D’un point de vue plastique, ses œuvres se détachent ces dernières années d’une approche matiériste pour privilégier des textures fines. Avec une grande économie de moyens, dans un geste à la fois libéré et maîtrisé, l’artiste joue avec le blanc de la toile, en effectuant des réserves, mettant en évidence le processus plastique lui-même, la surface même de l’œuvre et son interaction avec la lumière. À cet égard, l’artiste dispose des toiles monochromes, dans ses compositions en diptyque, triptyque ou polyptyque, qui renforcent la littéralité du support et « l’effet de plan ». Un autre élément caractéristique de son travail est son lien avec la sérialité. Tous les peintres contemporains se confrontent d’une manière ou d’une autre à la pratique de la série. Par la diversité de ses formats et la remise en jeu permanente de son travail, Jacques Tison échappe à une stricte sérialité conçue comme démarche systématique. Plutôt que de réaliser des séries dont les composants seraient égaux du début à la fin, Jacques Tison introduit de fines variations des formats et des modalités d’accrochage qui vont au-delà d’une dimension typologique. Déjouant également les académismes de l’accrochage de tableaux, Jacques Tison installe littéralement ses œuvres plus qu’il ne les accroche. Quand il s’agit de grands formats, l’artiste dispose des petits cubes blancs au sol qui font office de socles aux toiles. Les tableaux légèrement surélevés du sol sont adossés au mur. Ces dispositifs de monstration a priori insignifiants induisent pourtant un subtil glissement de l’espace de la représentation à l’espace réel dans lequel nous évoluons. La peinture ainsi installée ne renvoie plus à la conception traditionnelle issue de la Renaissance selon laquelle le tableau est une fenêtre qui s’ouvre sur le monde. Cette mise en espace induit un rapport, non plus illusionniste, mais un tout autre rapport entre la peinture et notre corps.

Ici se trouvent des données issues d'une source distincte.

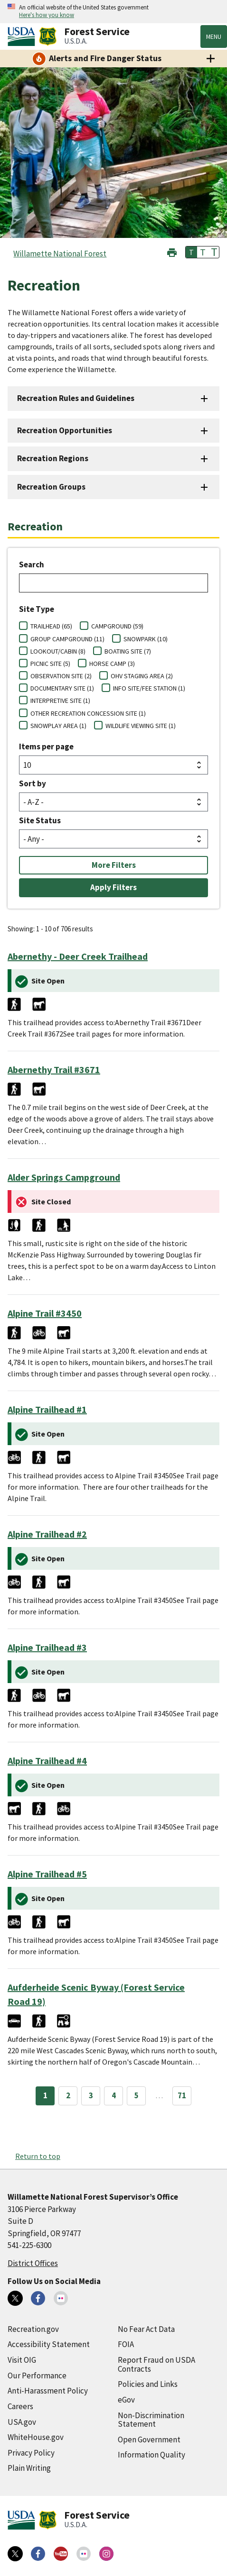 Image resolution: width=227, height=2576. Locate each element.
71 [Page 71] (182, 2095)
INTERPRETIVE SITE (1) (60, 700)
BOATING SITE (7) (127, 651)
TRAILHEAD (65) (51, 626)
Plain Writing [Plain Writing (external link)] (29, 2468)
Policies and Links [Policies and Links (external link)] (148, 2384)
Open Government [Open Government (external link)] (149, 2439)
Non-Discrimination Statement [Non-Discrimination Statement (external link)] (151, 2420)
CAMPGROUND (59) (117, 626)
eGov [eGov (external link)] (126, 2399)
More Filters (114, 865)
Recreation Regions (52, 458)
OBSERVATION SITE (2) (61, 676)
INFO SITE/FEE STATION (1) (149, 688)
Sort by (32, 783)
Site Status (40, 820)
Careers (20, 2406)
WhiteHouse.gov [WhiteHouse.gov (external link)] (36, 2437)
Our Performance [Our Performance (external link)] (37, 2375)
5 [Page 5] (136, 2095)
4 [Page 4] (114, 2095)
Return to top (37, 2156)
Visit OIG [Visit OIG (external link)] (22, 2360)
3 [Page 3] (91, 2095)
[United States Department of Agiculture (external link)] (23, 36)
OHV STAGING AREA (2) (142, 676)
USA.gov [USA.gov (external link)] (22, 2422)
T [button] (191, 252)
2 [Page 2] (68, 2095)
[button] (172, 251)
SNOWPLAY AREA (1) (58, 725)
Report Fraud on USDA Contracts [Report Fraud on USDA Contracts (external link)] (156, 2364)
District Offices (33, 2263)
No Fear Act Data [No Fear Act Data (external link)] (146, 2329)
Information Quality (151, 2454)
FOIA (126, 2344)
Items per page (46, 746)
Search (31, 564)
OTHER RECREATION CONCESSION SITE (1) (88, 713)
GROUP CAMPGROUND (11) (67, 639)
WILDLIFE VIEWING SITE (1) (140, 725)
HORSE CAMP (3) (112, 663)
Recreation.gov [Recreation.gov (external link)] (33, 2329)
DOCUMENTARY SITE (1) (62, 688)
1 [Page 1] (45, 2095)
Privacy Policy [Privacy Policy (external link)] (31, 2453)
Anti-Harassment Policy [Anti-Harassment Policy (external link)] (48, 2390)
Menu (213, 36)
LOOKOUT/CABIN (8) (57, 651)
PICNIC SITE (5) (50, 663)
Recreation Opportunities (64, 430)
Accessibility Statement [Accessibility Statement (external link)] (49, 2344)
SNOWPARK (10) (145, 639)
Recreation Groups (51, 487) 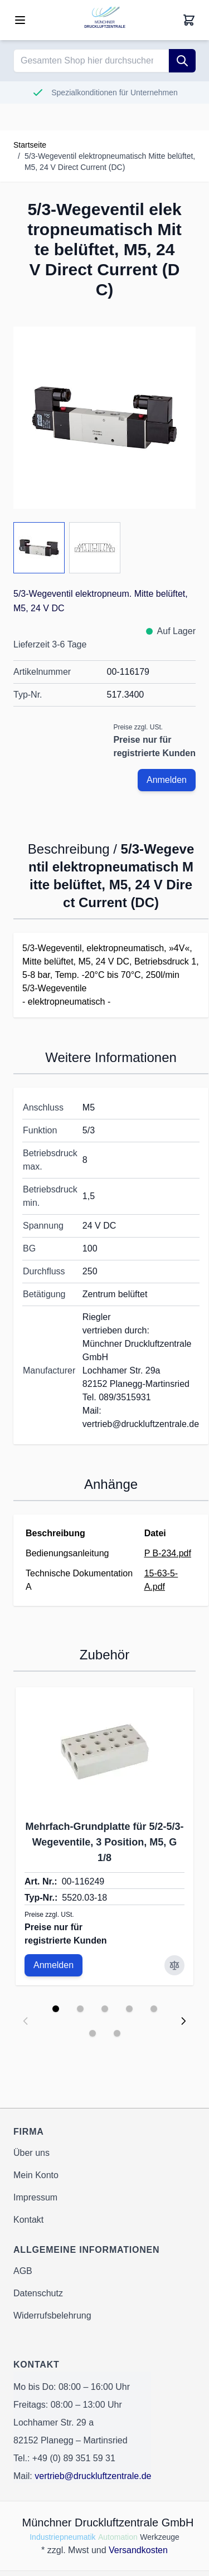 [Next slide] (183, 2021)
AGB (22, 2271)
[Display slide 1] (55, 2008)
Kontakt (28, 2219)
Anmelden (167, 780)
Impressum (35, 2197)
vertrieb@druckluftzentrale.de (93, 2476)
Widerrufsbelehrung (52, 2315)
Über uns (31, 2153)
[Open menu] (20, 20)
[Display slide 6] (92, 2033)
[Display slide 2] (80, 2008)
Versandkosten (138, 2550)
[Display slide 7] (117, 2033)
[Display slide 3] (105, 2008)
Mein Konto (36, 2175)
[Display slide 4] (129, 2008)
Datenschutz (38, 2293)
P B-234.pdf (167, 1553)
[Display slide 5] (154, 2008)
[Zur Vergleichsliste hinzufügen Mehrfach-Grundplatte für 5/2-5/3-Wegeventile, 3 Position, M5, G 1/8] (174, 1965)
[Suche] (182, 60)
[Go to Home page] (105, 20) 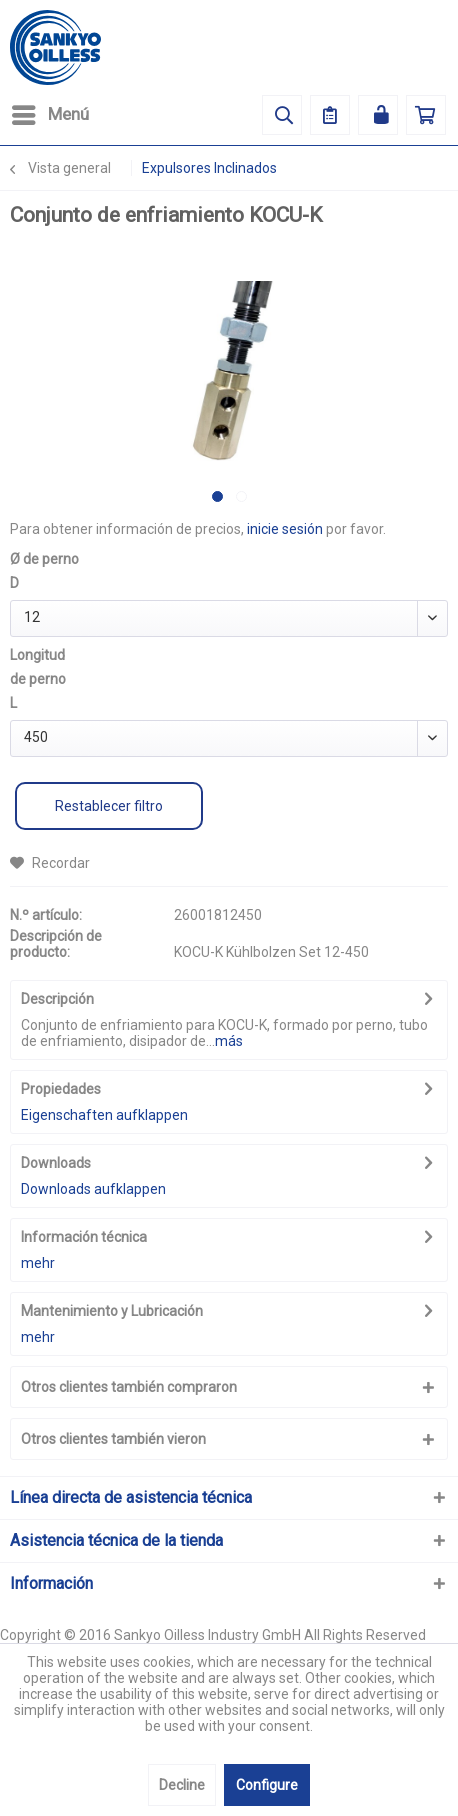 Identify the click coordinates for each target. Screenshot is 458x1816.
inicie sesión (285, 529)
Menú (50, 111)
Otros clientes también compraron (129, 1387)
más (229, 1041)
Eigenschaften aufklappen (104, 1115)
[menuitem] (49, 115)
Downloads (56, 1163)
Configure (267, 1785)
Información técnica (84, 1237)
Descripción (57, 999)
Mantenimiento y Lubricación (112, 1311)
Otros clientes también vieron (113, 1439)
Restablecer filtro (109, 806)
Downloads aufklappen (93, 1189)
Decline (182, 1785)
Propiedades (61, 1089)
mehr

Tous ces aspects de la peinture de Jacques Tison m’évoquent les analyses de la peinture de Manet par Michel Foucault dans lesquelles le philosophe avance l’hypothèse selon laquelle le scandale d’Olympia ne serait pas exclusivement lié au réalisme du corps et du sujet, mais à l’orientation de la lumière dans le tableau. Avec ses aplats et ses zones blanches, la peinture de Jacques Tison joue comme Manet, en son temps, avec le blanc du support et l’éclairage réel. Face à elle, nous pouvons ressentir la même sensation d’un éclairage frontal, blanc et mat qui incorpore notre regard dans l’œuvre et nous invite à une expérience de la peinture qui se joue dans une interaction constante entre la lumière, la matérialité de la toile, les données physiques de l’espace et le corps du regardeur. Plutôt que de faire oublier la planéité et la volumétrie de la toile par l’illusion de la profondeur, Jacques Tison joue sur les effets de perspective, de plan, de surface et de volume, pour faire advenir l’événement de la peinture en soi, du tableau lui-même, non plus comme spectacle de la représentation, mais comme corps physique. La « physicalité » de son œuvre ne signifie pas qu’il n’y a pas d’autres significations à explorer. Comme l’exprime Léonard De Vinci « La pintura e cosa mentale ». Au-delà de l’expérience de la présence purement plastique que sa peinture peut susciter, l’artiste développe une recherche inlassable qui ne fournit pas d’éléments de réponse, mais éclaire, par les moyens propres de la peinture, notre rapport à la fois sensible et historique au monde.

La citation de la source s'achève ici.